Talvez seja essa a grande receita para um "sair da realidade", vezes necessários: voltar a lugares do passado, rever amizades verdadeiras (viver amizades verdadeiras), sentar em um bar e "nos permitir" como diz o poeta. É prometer viagens, voltas e mais contato. É deixar que sua mente te guie aos mais ingênuos/perigosos devaneios, até então julgados incertos por uma sociedade com raízes em um cristianismo repressor e ridículo.
Arrisco ainda dizer, que talvez a receita dessa minha grande paz interior, tenha as suas raízes nutridas por esses momentos de total anestesia da realidade, esses momentos de total encontro com meu eu arrogante-repressor-anarquista-contrário ao que se é imposto misturado com a ingenuidade de um bobo apaixonado.
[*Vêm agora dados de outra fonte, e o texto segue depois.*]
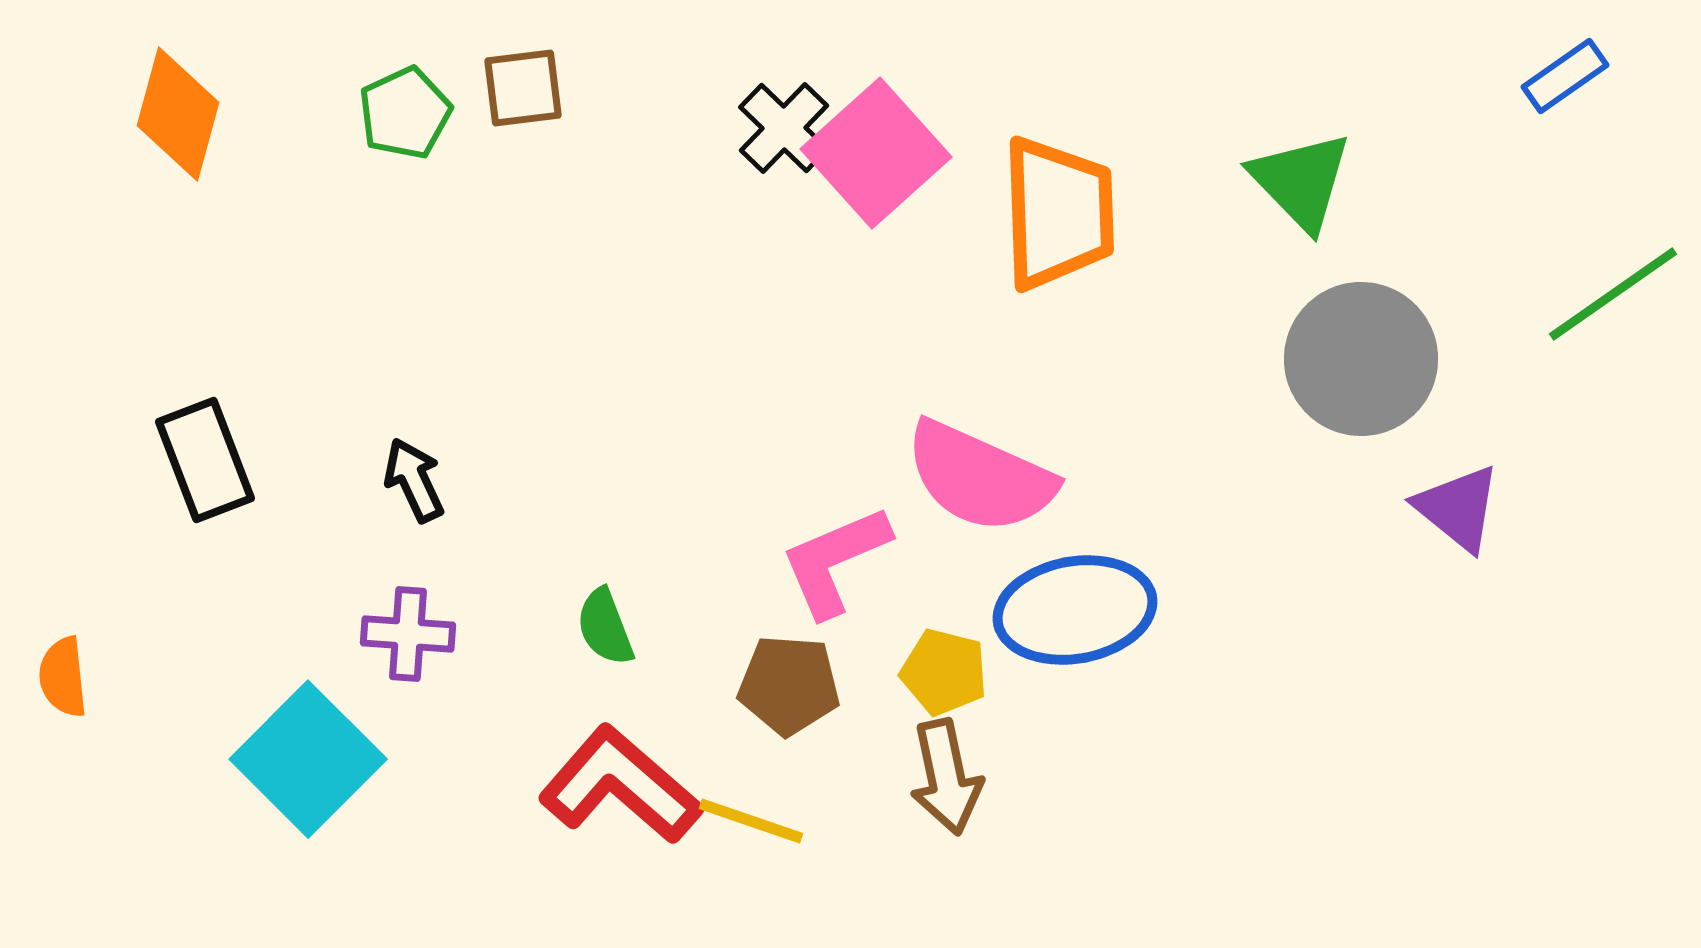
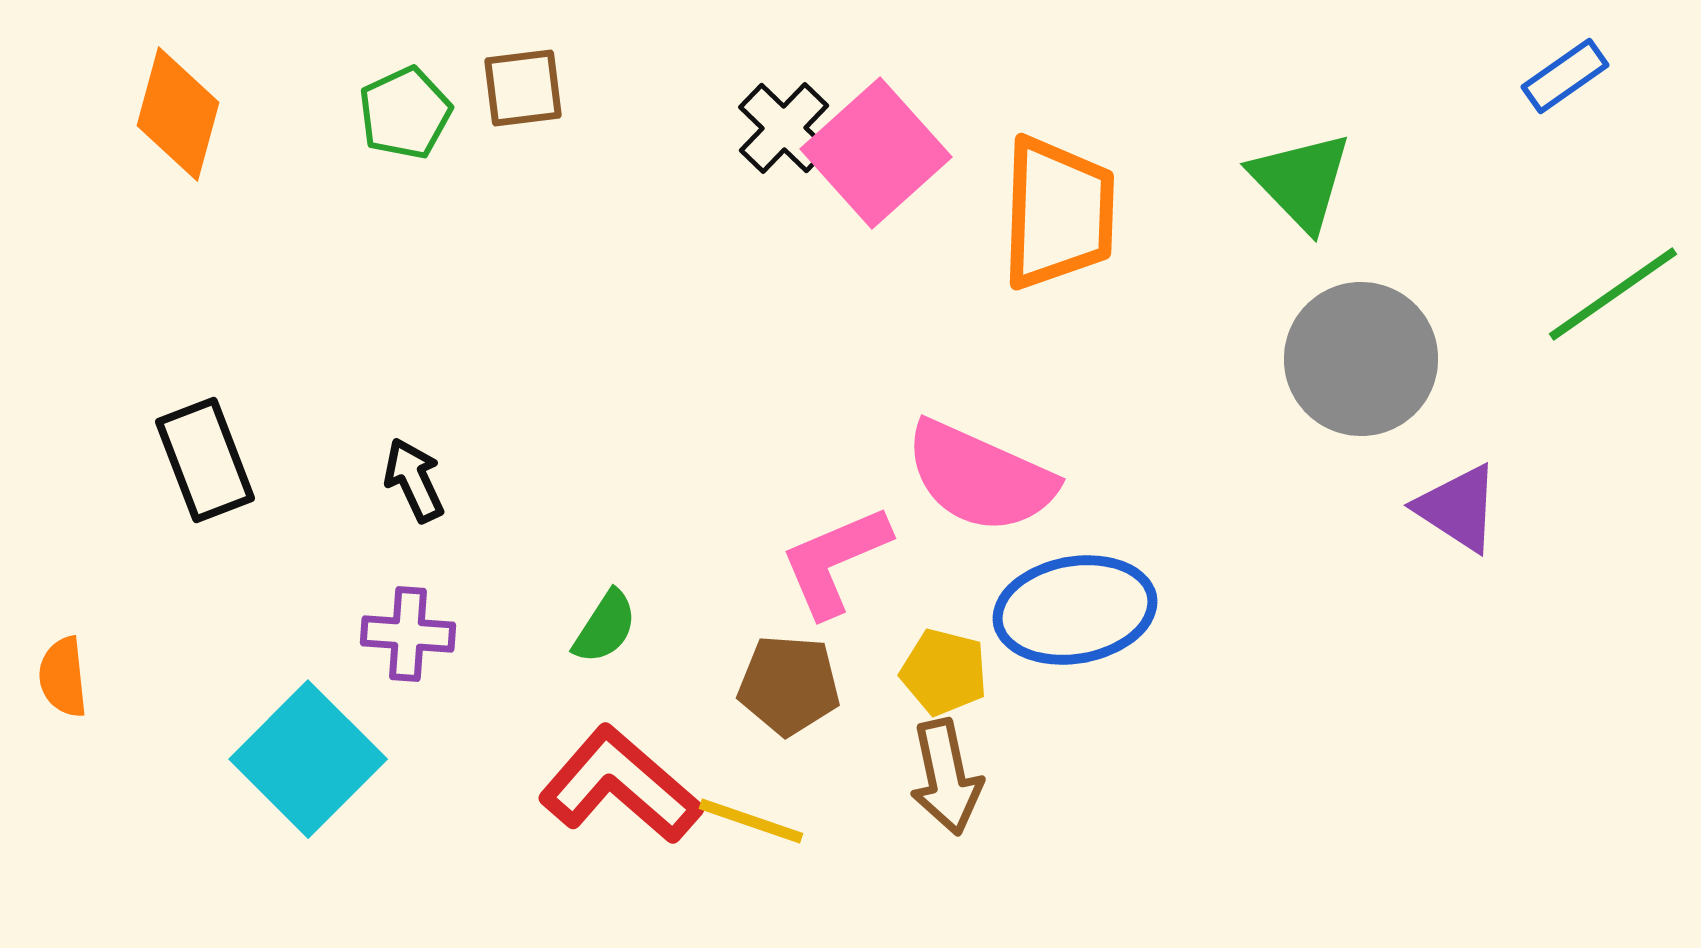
orange trapezoid: rotated 4 degrees clockwise
purple triangle: rotated 6 degrees counterclockwise
green semicircle: rotated 126 degrees counterclockwise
A receita por não ter receitas. Viver momentos de paixão e expurgação, acreditar que o tempo parou aqui e que lá fora a Terra gira no seu mais malicioso curso, é saber andar entre esses tempo-espaços abruptamente distintos, vezes cruéis e bondosos. Tomar essa anestesia sabendo que o tempo para e também não para, voltar e deixar que o choque de realidade te afete o menos possível, até que se esteja tão calejado que determinados choques não te atinjam mais.